Britain left the EU in January and continued access under transition arrangements ends on Dec. 31, meaning EU banks would not be allowed to use clearing houses such as the London Stock Exchange’s LCH and ICE Clear Europe in 2021.
Clearing is a critical foundation for financial markets, ensuring that trillions of pounds in swap trades are safely completed.
Although a low margin business, London’s clearing houses help cement its status as the world’s biggest centre for trading derivatives, adding to its attractiveness as a base for global banks.
Brexit has already prompted banks to shift hundreds of jobs to their EU hubs, and lobby groups have warned that more roles could leave the British capital if euro clearing shifts to the euro zone.
LCH clears the bulk of euro-denominated interest rate swaps that are used by companies across the EU to insure themselves against adverse moves in borrowing costs.
But the location of euro derivatives clearing in London has long been a point of tension between Britain, which is keen to maintain the City’s pre-eminent role in global finance, and the EU, where policymakers want euro zone activity under the eye of the European Central Bank.
The EU has acknowledged that a sudden cut-off in access could undermine financial stability as users sought to shift large derivatives positions at short notice, giving it little choice but to grant what it has dubbed “time limited” access.
Industry sources said they expected the bloc’s executive European Commission to offer Britain an 18-month extension in euro clearing from January, subject to confirmation following a consultation with EU states launched on Monday.

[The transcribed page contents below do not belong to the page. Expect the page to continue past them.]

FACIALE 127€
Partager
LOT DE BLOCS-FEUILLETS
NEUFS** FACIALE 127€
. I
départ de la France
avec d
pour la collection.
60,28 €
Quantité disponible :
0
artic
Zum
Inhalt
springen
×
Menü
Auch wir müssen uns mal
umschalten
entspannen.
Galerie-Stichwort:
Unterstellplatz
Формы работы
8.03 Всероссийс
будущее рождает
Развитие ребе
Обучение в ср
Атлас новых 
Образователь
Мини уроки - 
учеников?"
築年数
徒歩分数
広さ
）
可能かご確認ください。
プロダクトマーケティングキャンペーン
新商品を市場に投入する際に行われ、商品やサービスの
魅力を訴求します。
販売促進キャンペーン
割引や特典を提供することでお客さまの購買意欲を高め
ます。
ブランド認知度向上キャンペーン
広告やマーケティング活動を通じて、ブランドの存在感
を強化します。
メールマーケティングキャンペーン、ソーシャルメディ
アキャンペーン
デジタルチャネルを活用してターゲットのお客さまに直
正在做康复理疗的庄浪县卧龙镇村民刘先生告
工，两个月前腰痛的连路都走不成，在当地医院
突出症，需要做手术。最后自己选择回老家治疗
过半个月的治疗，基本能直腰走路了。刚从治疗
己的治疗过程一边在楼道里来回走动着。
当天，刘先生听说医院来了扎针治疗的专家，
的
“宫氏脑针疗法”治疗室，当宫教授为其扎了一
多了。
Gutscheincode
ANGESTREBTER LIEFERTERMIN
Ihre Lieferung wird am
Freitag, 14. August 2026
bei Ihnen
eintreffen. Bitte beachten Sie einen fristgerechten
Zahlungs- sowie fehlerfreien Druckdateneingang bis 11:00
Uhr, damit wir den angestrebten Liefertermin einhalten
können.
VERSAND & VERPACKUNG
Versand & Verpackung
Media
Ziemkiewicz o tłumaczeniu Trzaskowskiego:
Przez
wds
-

“This is going to be good news,” one industry source said after market concerns that a shorter period was on the cards.
A European Commission official had told derivatives industry officials last Friday that a decision to grant access would be delayed from this week to later in the month due to Brussels’ concern over UK moves to partly breach its Brexit divorce settlement.
Granting only temporary access is aimed at putting pressure on banks in the EU to shift positions from London’s financial hub and to give more time for euro zone-based clearers such as Deutsche Boerse’s Eurex to build up capacity and market share in an orderly way.
The European Commission had no comment.